The difference seems to be the shape of the beam.
lamp - like a freestanding lightbulb (without a base), shines all over.
spot - like a stage light (shadows!), shines a cone.
area, sun, hemi - if I’m right, these cast a beam that seems to eminate from many directions… that’s a big IF.

What is the difference between the sun, area and hemi?

A Sun generates a directional light with parallel rays across the entirety of the scene. The light it produces is even.

The Hemi is basically hemi-spherical. You can control the primary direction of the light but the light is multi-directional (not omni-directional though - the light beams shine inwards toward a central point). Light energy is more concentrated towards the lamp centre. It is good for imitating the ambient light cast by the sky.

The Area light is as the name suggests - an area of light. It is directional and acts like a group of lights spread slightly apart but pointing in the same direction. Think of fluorescent office lights as a real-world example of area lighting.

The Lamp is omni-directional. It provides a point-source for light that emanates in all directions.

The Spot works just like a stage spotlight. The light is directional and conical with an adjustable beam diameter. Unlike all other lights, it can generate cast shadows without using ray-tracing.

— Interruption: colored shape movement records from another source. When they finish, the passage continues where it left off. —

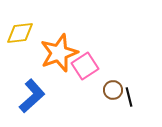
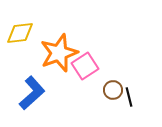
blue L-shape: moved 3 px up
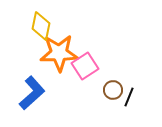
yellow diamond: moved 21 px right, 7 px up; rotated 72 degrees counterclockwise
orange star: rotated 18 degrees clockwise
black line: rotated 36 degrees clockwise
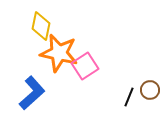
orange star: rotated 15 degrees clockwise
brown circle: moved 37 px right
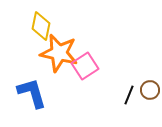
blue L-shape: rotated 64 degrees counterclockwise
black line: moved 2 px up
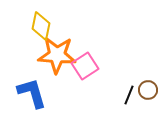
orange star: moved 2 px left, 2 px down; rotated 9 degrees counterclockwise
brown circle: moved 2 px left
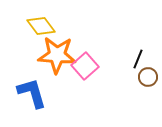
yellow diamond: rotated 48 degrees counterclockwise
pink square: rotated 8 degrees counterclockwise
brown circle: moved 13 px up
black line: moved 9 px right, 36 px up
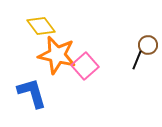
orange star: rotated 9 degrees clockwise
black line: moved 1 px left, 1 px down
brown circle: moved 32 px up
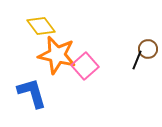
brown circle: moved 4 px down
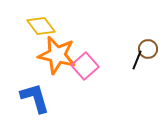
blue L-shape: moved 3 px right, 5 px down
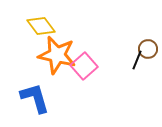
pink square: moved 1 px left
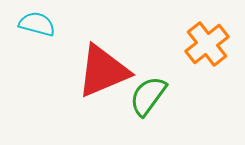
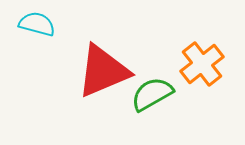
orange cross: moved 5 px left, 20 px down
green semicircle: moved 4 px right, 2 px up; rotated 24 degrees clockwise
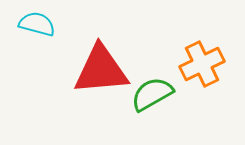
orange cross: rotated 12 degrees clockwise
red triangle: moved 2 px left, 1 px up; rotated 18 degrees clockwise
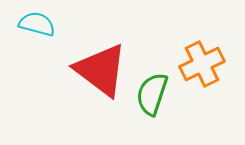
red triangle: rotated 42 degrees clockwise
green semicircle: rotated 42 degrees counterclockwise
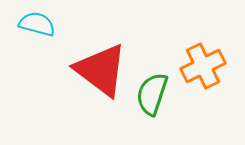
orange cross: moved 1 px right, 2 px down
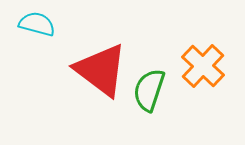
orange cross: rotated 21 degrees counterclockwise
green semicircle: moved 3 px left, 4 px up
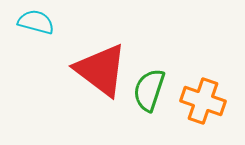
cyan semicircle: moved 1 px left, 2 px up
orange cross: moved 35 px down; rotated 24 degrees counterclockwise
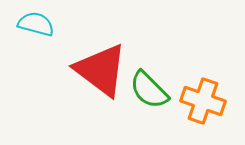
cyan semicircle: moved 2 px down
green semicircle: rotated 63 degrees counterclockwise
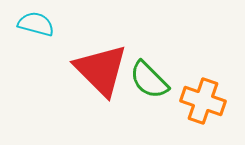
red triangle: rotated 8 degrees clockwise
green semicircle: moved 10 px up
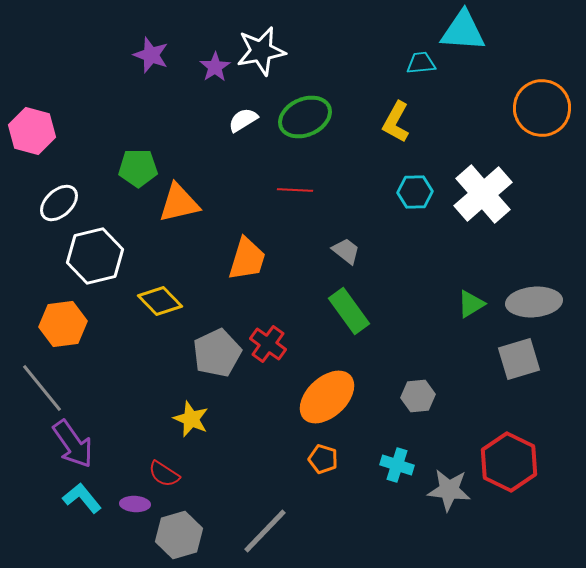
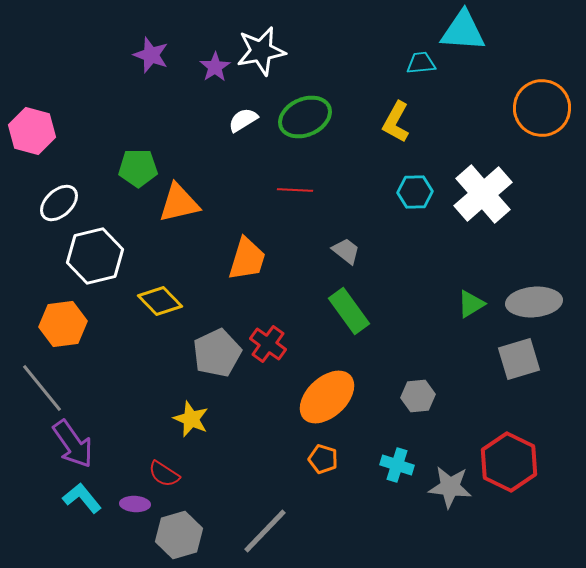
gray star at (449, 490): moved 1 px right, 3 px up
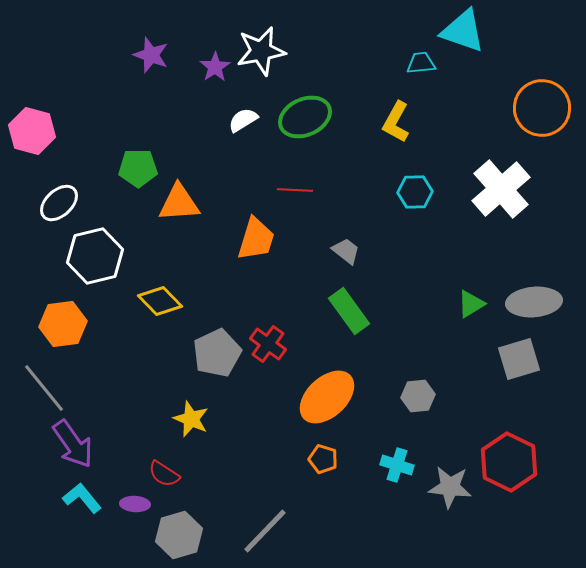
cyan triangle at (463, 31): rotated 15 degrees clockwise
white cross at (483, 194): moved 18 px right, 5 px up
orange triangle at (179, 203): rotated 9 degrees clockwise
orange trapezoid at (247, 259): moved 9 px right, 20 px up
gray line at (42, 388): moved 2 px right
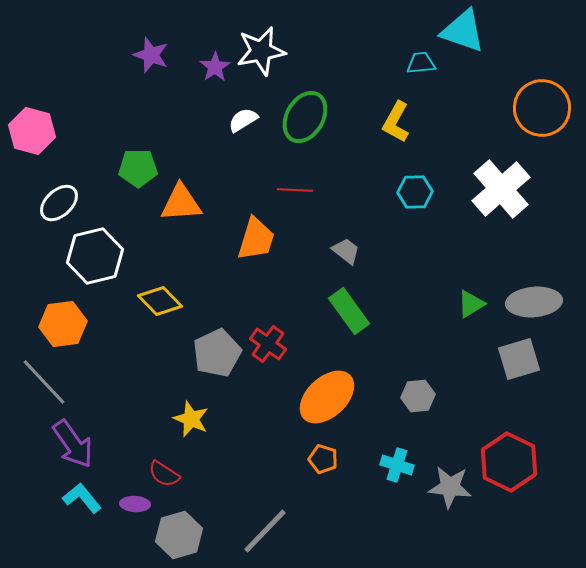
green ellipse at (305, 117): rotated 36 degrees counterclockwise
orange triangle at (179, 203): moved 2 px right
gray line at (44, 388): moved 6 px up; rotated 4 degrees counterclockwise
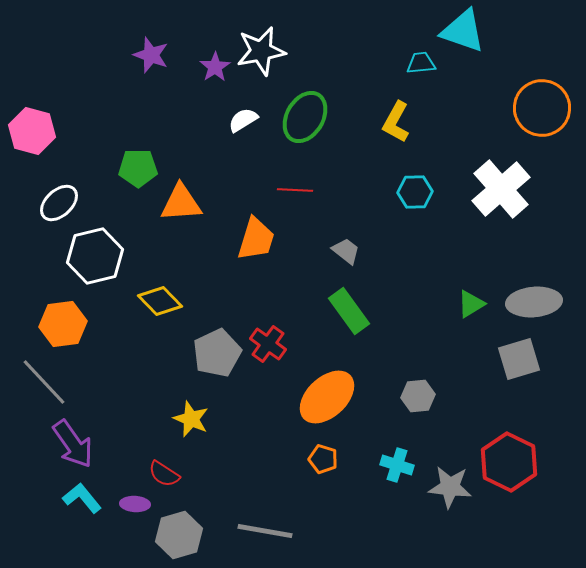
gray line at (265, 531): rotated 56 degrees clockwise
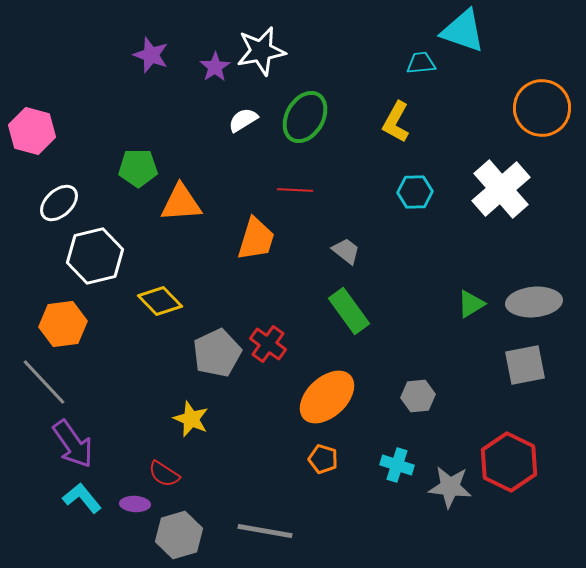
gray square at (519, 359): moved 6 px right, 6 px down; rotated 6 degrees clockwise
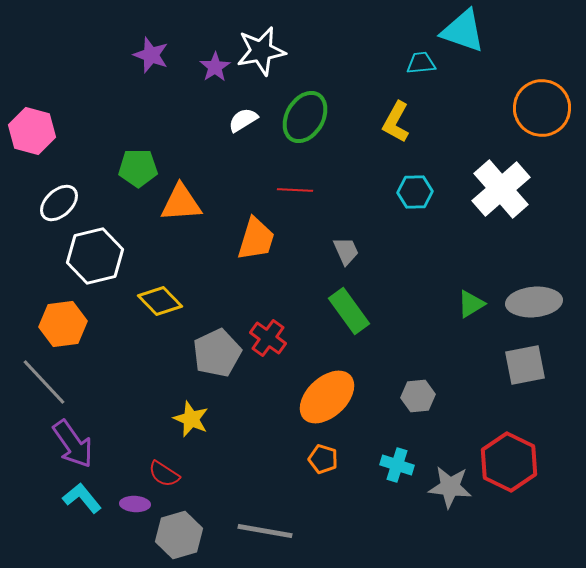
gray trapezoid at (346, 251): rotated 28 degrees clockwise
red cross at (268, 344): moved 6 px up
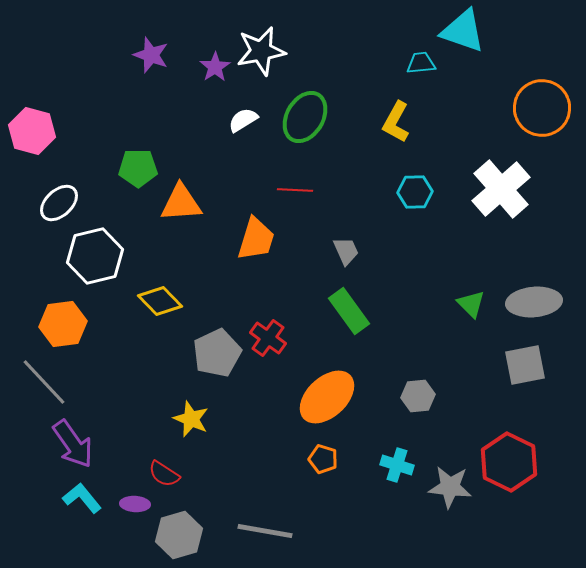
green triangle at (471, 304): rotated 44 degrees counterclockwise
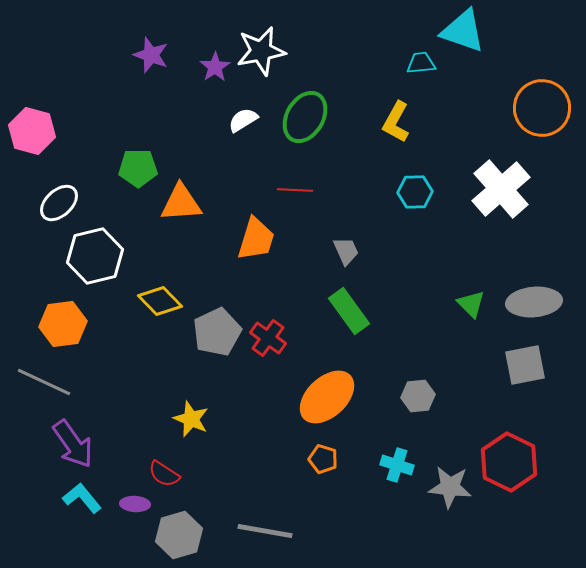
gray pentagon at (217, 353): moved 21 px up
gray line at (44, 382): rotated 22 degrees counterclockwise
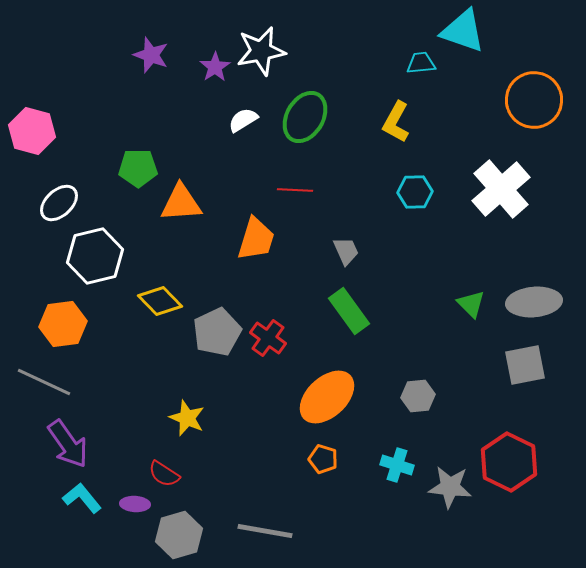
orange circle at (542, 108): moved 8 px left, 8 px up
yellow star at (191, 419): moved 4 px left, 1 px up
purple arrow at (73, 444): moved 5 px left
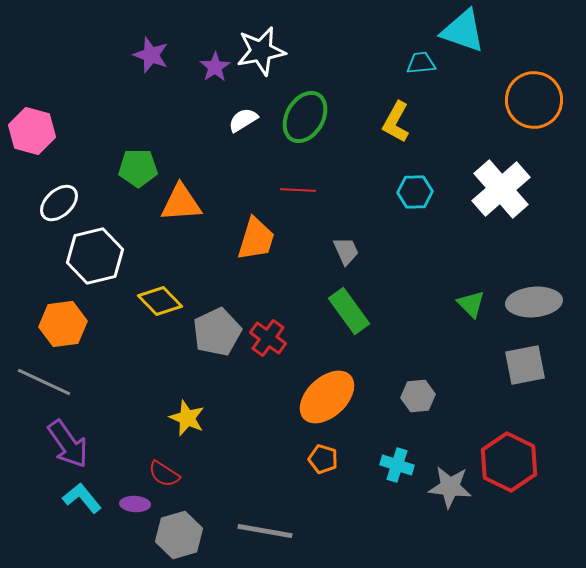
red line at (295, 190): moved 3 px right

The BSoD has an introduction to lighting. Unfortunately the exercises it offers use ray-tracing which is not necessarily a good thing for animating on the average home computer. Even Pixar upgraded their Renderman software to use ray-tracing for the first time for the recent movie “Cars”. Previously they used tricks as suggested earlier to create believable lighting results mimicking bounce, fill, ambient occlusion, etc. Pixar have slightly more render power than the average Blender user (and of course, slightly more complex scenes to render).

To use Blender lights effectively you must also understand the various shadow, diffuse and specular options at the very least.

I discovered this little gem earlier tonight. Enjoy.

Iden, glad you feel like you’re making progress. I know I’ve had difficulty with lighting.
if there are some specific scenes you’re trying to light, why don’t you post the picture and/or blend here?

short tutorial

Area lights are new, they are basically similar to spot lights - a LOT of them, to make soft shadows and broad even lighting, like a window (without direct sun), reflected light or a sky light. So they are slow.
Sun lights are sort of similar in concept, but like the sun - wide enough to cover everything with parallel beams of light, anywhere in the scene, no shadows.
Hemisphere lights are kind of like area lights, a cheap global illumination (think of a sky bowl light), but again, no shadows.
A sun + hemi gives reasonable outdoor scene, without the shadows.